# frage zum kauf: Spiel geht nicht - Umtausch?



## donic (1. März 2009)

Ich habe mir ein PC-Spiel bei ProMarkt gekauft. es funktioniert leider nicht. kann ich es umtauschen, obwohl ich die verpackung geöffnet habe?!?


----------



## Denis10 (1. März 2009)

*AW: frage zum kauf*



			
				donic am 01.03.2009 15:42 schrieb:
			
		

> Ich habe mir ein PC-Spiel bei ProMarkt gekauft. es funktioniert leider nicht. kann ich es umtauschen, obwohl ich die verpackung geöffnet habe?!?



Beschreib dein Problem mal etwas genauer: funktioniert das Spiel nicht, weil dein PC die Anforderungen nicht erfült (dann kannst du es nicht umtauschen, die Anforderungen stehen ja schließlich auf der Verpackung)

oder funktioniert das Spiel nicht, weil der Datenträger beschädigt ist (in diesem Fall hat das Spiel einen Mangel und du kannst es umtauschen)


----------



## donic (1. März 2009)

*AW: frage zum kauf*



> Beschreib dein Problem mal etwas genauer: funktioniert das Spiel nicht, weil dein PC die Anforderungen nicht erfült (dann kannst du es nicht umtauschen, die Anforderungen stehen ja schließlich auf der Verpackung)



die anforderungen die auf der verpackung sind habe ich, es funktioniert aber trotzdem nicht.
das spiel ist gta4.


----------



## Dumbi (1. März 2009)

*AW: frage zum kauf*

Der Verkäufer ist in diesem Fall nicht dazu verpflichtet das Spiel zurückzunehmen, wenn es geöffnet ist. Wenn du aber einen vernünftigen Mitarbeiter erwischt und ihm dein Problem erklärst, dann bekommst du dein Geld vllt. trotzdem wieder, du solltest es auf jeden Fall einmal ausprobieren.


----------



## donic (1. März 2009)

*AW: frage zum kauf*

ok danke für die antworten


----------



## El_Cativo (1. März 2009)

*AW: frage zum kauf*

Solltest du dein Geld nicht zurück bekommen oder du es auch so nochmal versuchen willst, schau mal hier nach. Vielleicht gibt es da ja bereits eine Lösungsmöglichkeit zu deinem Problem.
Oder frag einfach mal etwas spezifischer nach, was genau nicht funtkioniert, ob und wenn was für ein Fehler kommt und vor allem, ganz wichtig, was dein system ist.
vielleicht lässt sich dann ja eine Lösung finden, dass du das Spiel doch noch zocken kannst.
Mittlerweile gibt es ja auch Patches für das Spiel


----------



## Spassbremse (1. März 2009)

*AW: frage zum kauf*



			
				Dumbi am 01.03.2009 17:36 schrieb:
			
		

> Der Verkäufer ist in diesem Fall nicht dazu verpflichtet das Spiel zurückzunehmen, wenn es geöffnet ist. Wenn du aber einen vernünftigen Mitarbeiter erwischt und ihm dein Problem erklärst, dann bekommst du dein Geld vllt. trotzdem wieder, du solltest es auf jeden Fall einmal ausprobieren.

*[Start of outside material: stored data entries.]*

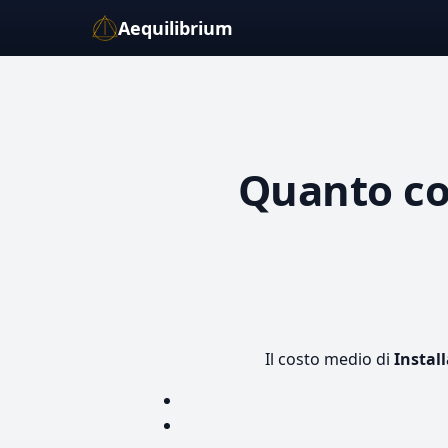
Aequilibrium
Quanto c
Il costo medio di
Instal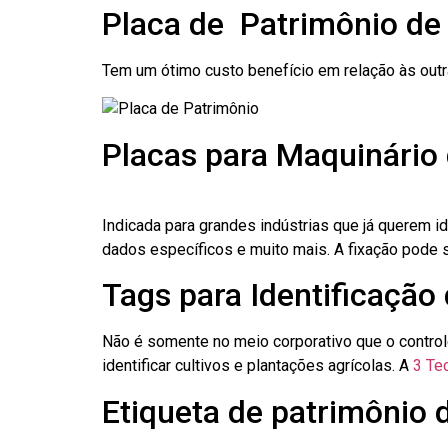
Placa de Patrimônio de
Tem um ótimo custo benefício em relação às out
Placas para Maquinário
Indicada para grandes indústrias que já querem i
dados específicos e muito mais. A fixação pode se
Tags para Identificação
Não é somente no meio corporativo que o contro
identificar cultivos e plantações agrícolas. A
3 Tec
Etiqueta de patrimônio 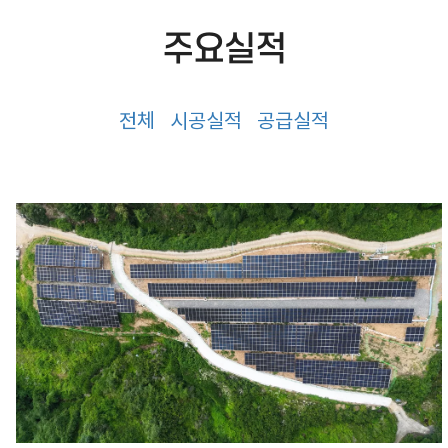
주요실적
전체
시공실적
공급실적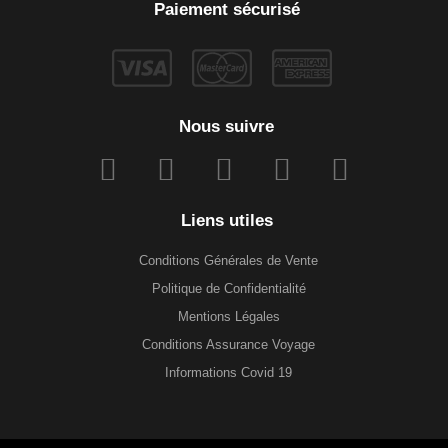
Paiement sécurisé
Nous suivre
Liens utiles
Conditions Générales de Vente
Politique de Confidentialité
Mentions Légales
Conditions Assurance Voyage
Informations Covid 19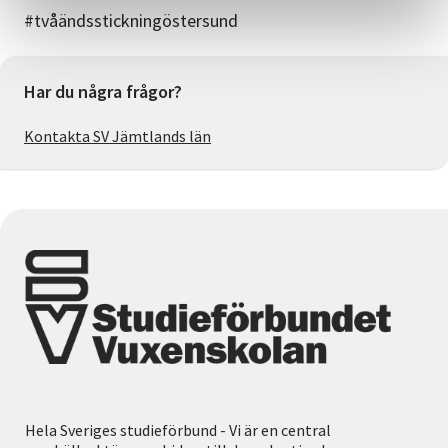
#tvåändsstickningöstersund
Har du några frågor?
Kontakta SV Jämtlands län
Hela Sveriges studieförbund - Vi är en central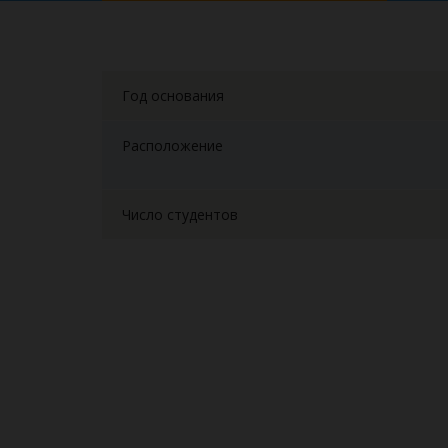
Год основания
Расположение
Число студентов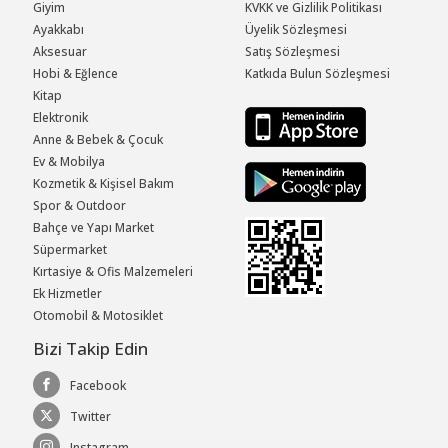
Giyim
KVKK ve Gizlilik Politikası
Ayakkabı
Üyelik Sözleşmesi
Aksesuar
Satış Sözleşmesi
Hobi & Eğlence
Katkıda Bulun Sözleşmesi
Kitap
Elektronik
Anne & Bebek & Çocuk
Ev & Mobilya
Kozmetik & Kişisel Bakım
Spor & Outdoor
Bahçe ve Yapı Market
Süpermarket
Kırtasiye & Ofis Malzemeleri
Ek Hizmetler
Otomobil & Motosiklet
Bizi Takip Edin
Facebook
Twitter
Instagram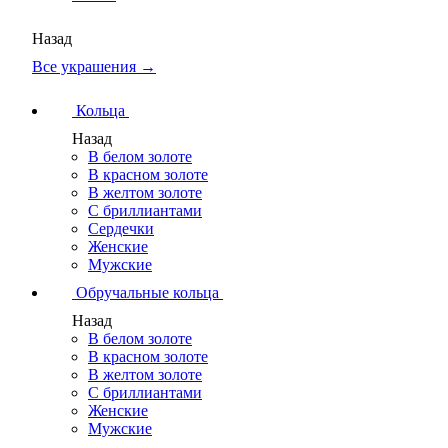
Назад
Все украшения →
Кольца
Назад
В белом золоте
В красном золоте
В желтом золоте
С бриллиантами
Сердечки
Женские
Мужские
Обручальные кольца
Назад
В белом золоте
В красном золоте
В желтом золоте
С бриллиантами
Женские
Мужские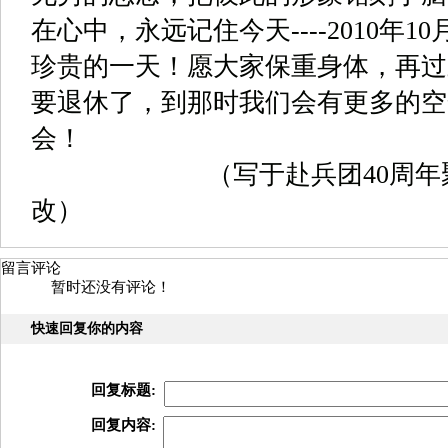
在心中，永远记住今天
----2010
年
10
珍贵的一天！愿大家保重身体，再过
要退休了，到那时我们会有更多的空
会！
（写于赴兵团
40
周年
改）
留言评论
暂时还没有评论！
快速回复你的内容
回复标题:
回复内容: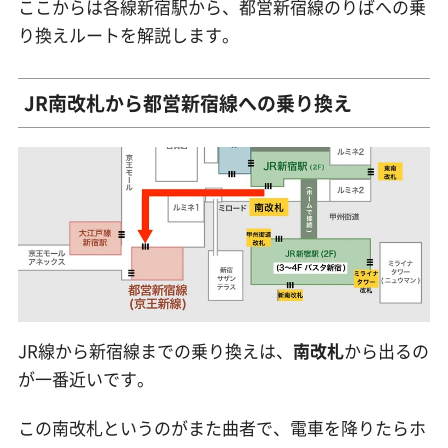
ここからは各線新宿駅から、都営新宿線のりばへの乗
り換えルートを解説します。
JR南改札から都営新宿線への乗り換え
JR線から新宿線までの乗り換えは、
南改札
から出るの
が一番近いです。
この南改札というのがまた曲者で、電車を降りたらホ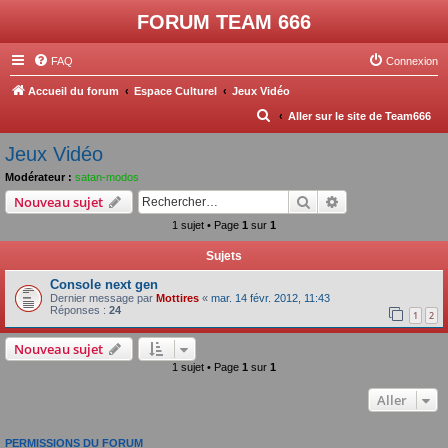
FORUM TEAM 666
FAQ
Connexion
Accueil du forum
Espace Culturel
Jeux Vidéo
R
Aller sur le site de Team666
e
Jeux Vidéo
c
Modérateur :
satan-modos
h
Rechercher
Recherche avanc
Nouveau sujet
e
1 sujet • Page
1
sur
1
r
Sujets
c
Console next gen
h
Dernier message par
Mottires
«
mar. 14 févr. 2012, 11:43
e
Réponses :
24
1
2
r
Nouveau sujet
1 sujet • Page
1
sur
1
Aller
PERMISSIONS DU FORUM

Sorry, aber völlig falsch.

Hier greift eindeutig Gewährleistung, natürlich kann er das Spiel zurückgeben und sein Geld zurückverlangen. Und gerade bei GTA IV sind die meisten Händler sowieso schon entsprechend sensibilisiert, also gibt es da wohl gar kein Problem.

EDIT:

Es ist völlig *egal*, was manche Händler in ihren AGB drinstehen haben, wenn die gekaufte Ware einen Sachmangel aufweist (und das ist bei Software eingeschränkte bzw. überhaupt nicht vorhandene Funktionalität), dann kann man in *jedem* Fall "umtauschen".


----------



## Dumbi (1. März 2009)

*AW: frage zum kauf*



			
				Spassbremse am 01.03.2009 18:08 schrieb:
			
		

> Hier greift eindeutig Gewährleistung, natürlich kann er das Spiel zurückgeben und sein Geld zurückverlangen.

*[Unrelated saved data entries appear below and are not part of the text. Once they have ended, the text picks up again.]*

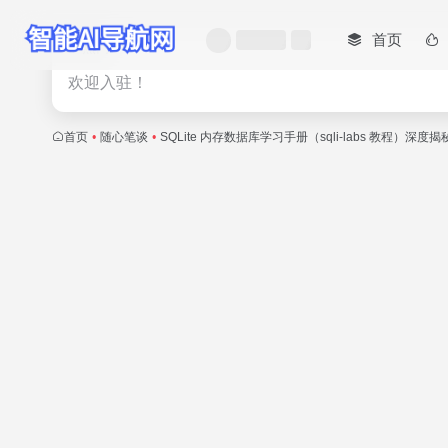
首页
热门
欢迎入驻！
首页
•
随心笔谈
•
SQLite 内存数据库学习手册（sqli-labs 教程）深度揭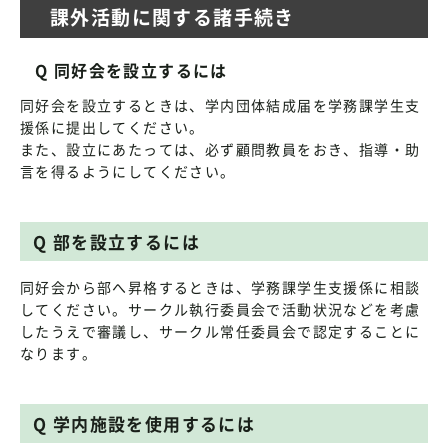
課外活動に関する諸手続き
Q 同好会を設立するには
同好会を設立するときは、学内団体結成届を学務課学生支
援係に提出してください。
また、設立にあたっては、必ず顧問教員をおき、指導・助
言を得るようにしてください。
Q 部を設立するには
同好会から部へ昇格するときは、学務課学生支援係に相談
してください。サークル執行委員会で活動状況などを考慮
したうえで審議し、サークル常任委員会で認定することに
なります。
Q 学内施設を使用するには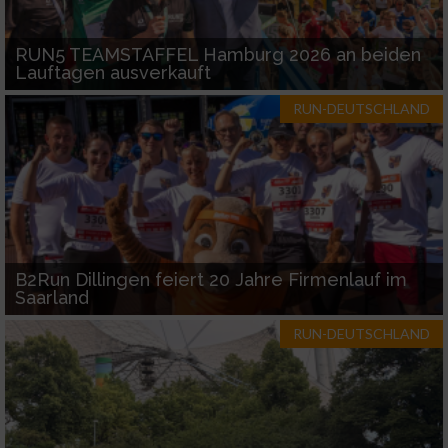
RUN5 TEAMSTAFFEL Hamburg 2026 an beiden
Lauftagen ausverkauft
RUN-DEUTSCHLAND
B2Run Dillingen feiert 20 Jahre Firmenlauf im
Saarland
RUN-DEUTSCHLAND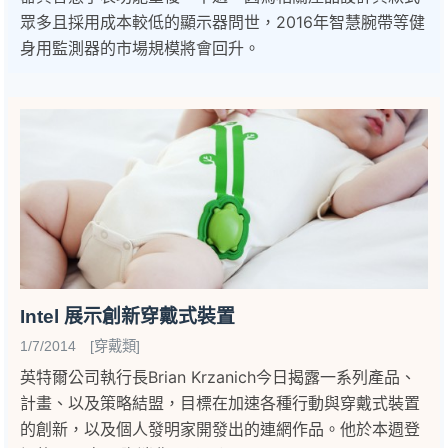
眾多且採用成本較低的顯示器問世，2016年智慧腕帶等健
身用監測器的市場規模將會回升。
Intel 展示創新穿戴式裝置
1/7/2014 [穿戴類]
英特爾公司執行長Brian Krzanich今日揭露一系列產品、
計畫、以及策略結盟，目標在加速各種行動與穿戴式裝置
的創新，以及個人發明家開發出的連網作品。他於本週登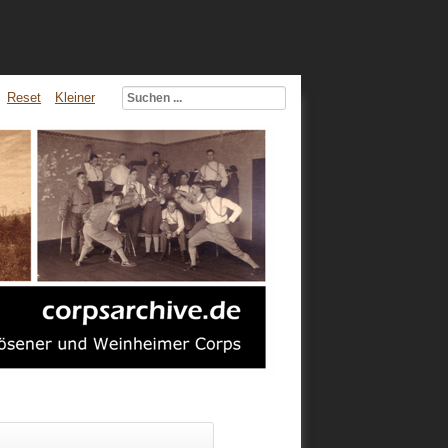
Reset
Kleiner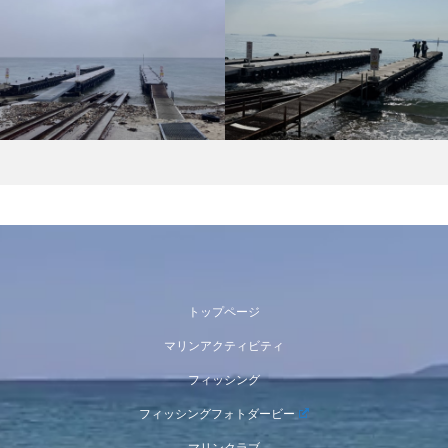
トップページ
マリンアクティビティ
フィッシング
フィッシングフォトダービー
マリンクラブ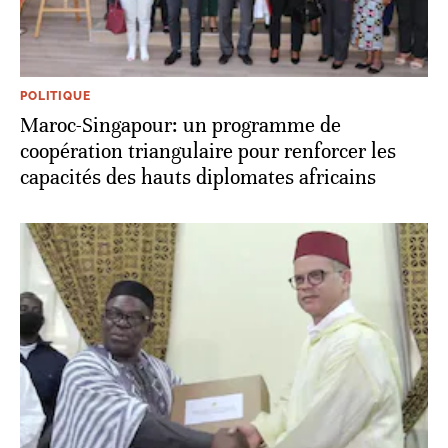
POLITIQUE
Maroc-Singapour: un programme de
coopération triangulaire pour renforcer les
capacités des hauts diplomates africains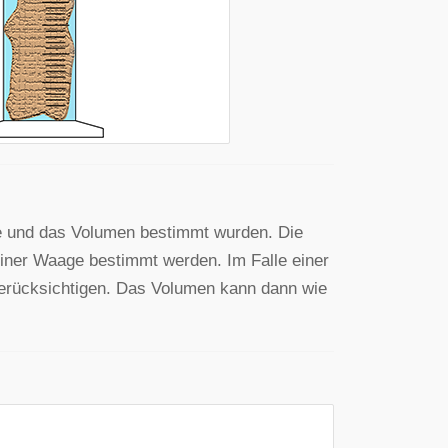
e und das Volumen bestimmt wurden. Die
einer Waage bestimmt werden. Im Falle einer
erücksichtigen. Das Volumen kann dann wie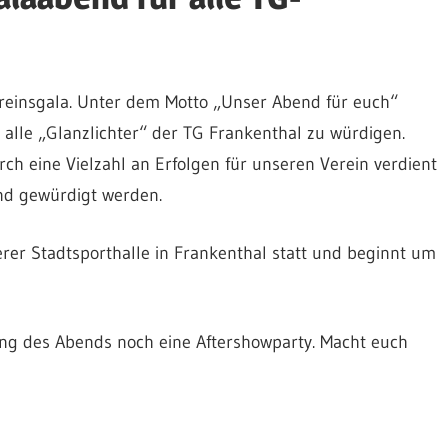
reinsgala. Unter dem Motto „Unser Abend für euch“
le „Glanzlichter“ der TG Frankenthal zu würdigen.
ch eine Vielzahl an Erfolgen für unseren Verein verdient
nd gewürdigt werden.
rer Stadtsporthalle in Frankenthal statt und beginnt um
ng des Abends noch eine Aftershowparty. Macht euch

Wenn wir mal so genau sein wollen: Gewährleistung bedeutet, dass der Verkäufer verpflichtet ist:

 - einen defekten Gegenstand gegen ein funktionierendes Exemplar umzutauschen
 - den Gegenstand zu reparieren
und erst wenn das nichts gebracht hat:
 - ihn zurück zu nehmen und das Geld zu erstatten

Diese Reihenfolge ist gesetzlich geregelt, und der Verkäufer kann auf eine Nacherfüllung bestehen. Klar, "reparieren" geht bei nem Spiel schlecht, aber der Verkäufer kann ihm ein neues Exemplar aufdrücken, soweit ich weiß sogar zwei Mal. Und wenn das Spiel danach auch nicht geht, dann wird es wohl nicht an der Software liegen.
Wenn der Verkäufer das Spiel aber wieder entgegen nimmt und das Geld rausrückt, dann ist das reine Kulanz. 

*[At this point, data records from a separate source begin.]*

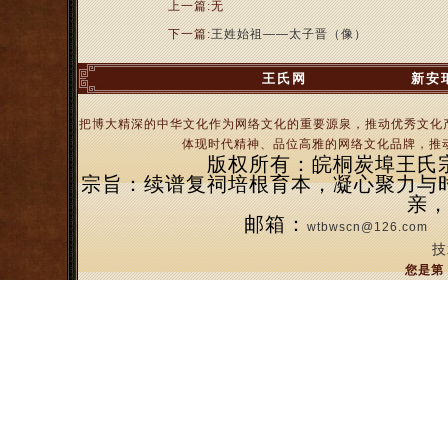
上一篇:无
下一篇:
王姓始祖——太子晋（像）
王氏网
新安
把博大精深的中华文化作为网络文化的重要源泉，推动优秀文化
体现时代精神、品位高雅的网络文化品牌，推动
版权所有：皖桐炭埠王氏宗亲
宗旨：续谱复祠培根育本，凝心聚力与
亲
邮箱：
wtbwscn@126.com
技
您是第 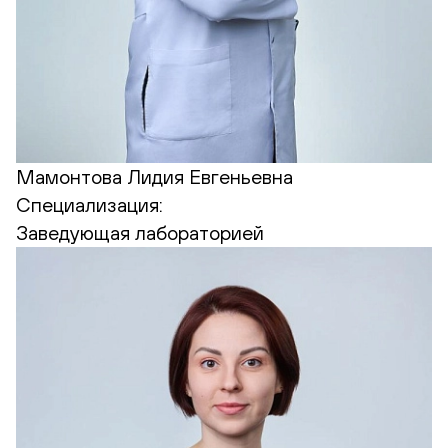
Мамонтова Лидия Евгеньевна
Специализация:
Заведующая лабораторией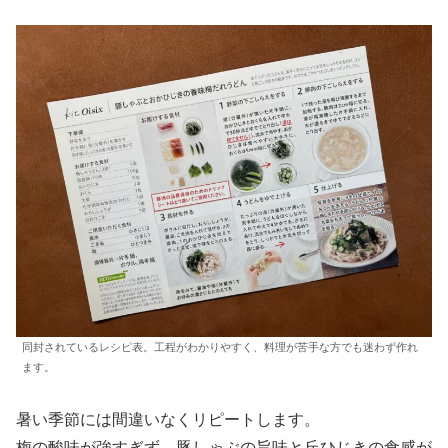
同封されているレシピ表。工程がわかりやすく、料理が苦手な方でも迷わず作れ
ます。
暑い季節には間違いなくリピートします。
梅の酸味が強すぎず、豚しゃぶの旨味と丘ひじきの食感が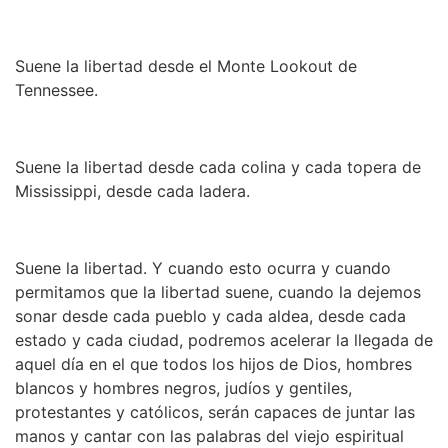
Suene la libertad desde el Monte Lookout de
Tennessee.
Suene la libertad desde cada colina y cada topera de
Mississippi, desde cada ladera.
Suene la libertad. Y cuando esto ocurra y cuando
permitamos que la libertad suene, cuando la dejemos
sonar desde cada pueblo y cada aldea, desde cada
estado y cada ciudad, podremos acelerar la llegada de
aquel día en el que todos los hijos de Dios, hombres
blancos y hombres negros, judíos y gentiles,
protestantes y católicos, serán capaces de juntar las
manos y cantar con las palabras del viejo espiritual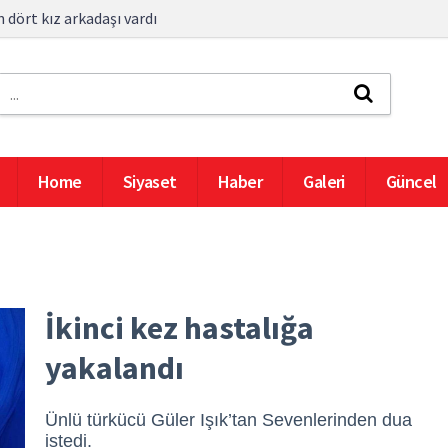
 dört kız arkadaşı vardı
Home
Siyaset
Haber
Galeri
Güncel
İkinci kez hastalığa
yakalandı
Ünlü türkücü Güler Işık’tan Sevenlerinden dua
istedi.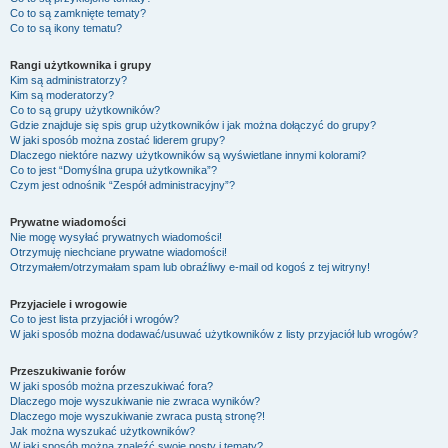
Co to są zamknięte tematy?
Co to są ikony tematu?
Rangi użytkownika i grupy
Kim są administratorzy?
Kim są moderatorzy?
Co to są grupy użytkowników?
Gdzie znajduje się spis grup użytkowników i jak można dołączyć do grupy?
W jaki sposób można zostać liderem grupy?
Dlaczego niektóre nazwy użytkowników są wyświetlane innymi kolorami?
Co to jest “Domyślna grupa użytkownika”?
Czym jest odnośnik “Zespół administracyjny”?
Prywatne wiadomości
Nie mogę wysyłać prywatnych wiadomości!
Otrzymuję niechciane prywatne wiadomości!
Otrzymałem/otrzymałam spam lub obraźliwy e-mail od kogoś z tej witryny!
Przyjaciele i wrogowie
Co to jest lista przyjaciół i wrogów?
W jaki sposób można dodawać/usuwać użytkowników z listy przyjaciół lub wrogów?
Przeszukiwanie forów
W jaki sposób można przeszukiwać fora?
Dlaczego moje wyszukiwanie nie zwraca wyników?
Dlaczego moje wyszukiwanie zwraca pustą stronę?!
Jak można wyszukać użytkowników?
W jaki sposób można znaleźć swoje posty i tematy?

Klar, gerade bei GTA 4 wird niemand mehr Probleme bei einem Umtausch machen. Aber ich finde es falsch jemandem zu erzählen, dass er grundsätzlich ein Recht hat auf die Rücknahme eines Artikels, denn dass ist so nicht korrekt.


----------



## Eol_Ruin (1. März 2009)

*AW: frage zum kauf*



			
				donic am 01.03.2009 17:11 schrieb:
			
		

> es funktioniert aber trotzdem nicht.
> das spiel ist gta4.



- Aktuellen Patch drauf? (1.0.2.0 oder so glaub ich)
- Welche Komponenten hast du?
- Aktuelles Service-Pack (SP3 bei XP, XP1 bei Vista),  aktuelles NET-Framework und Updates für WIndows Live drauf?
- Wie äußert sich denn das "nicht funktionieren"?


----------



## Spassbremse (1. März 2009)

*AW: frage zum kauf*



			
				Dumbi am 01.03.2009 19:32 schrieb:
			
		

> Wenn wir mal so genau sein wollen: Gewährleistung bedeutet, dass der Verkäufer verpflichtet ist:
> 
> - einen defekten Gegenstand gegen ein funktionierendes Exemplar umzutauschen
> - den Gegenstand zu reparieren
> ...



Gerade bei Software ist es doch gegeben, dass ein Exemplar identisch mit dem anderen ist - von Copy Protection Codes u. ä. einmal abgesehen. Fakt ist, dass die Daten, auf die es ankommt, gleich sind, ergo anzunehmen ist, dass diesselbe Software nicht auf dem PC des Kunden lauffähig ist, es sei denn, der betreffende Datenträger ist sichtbar defekt bzw. die CD/DVD lässt sich von vornherein nicht lesen.

Deshalb dürfte man keine Schwierigkeiten bekommen, wenn man ein nicht funktionierendes Spiel zurückbringen möchte.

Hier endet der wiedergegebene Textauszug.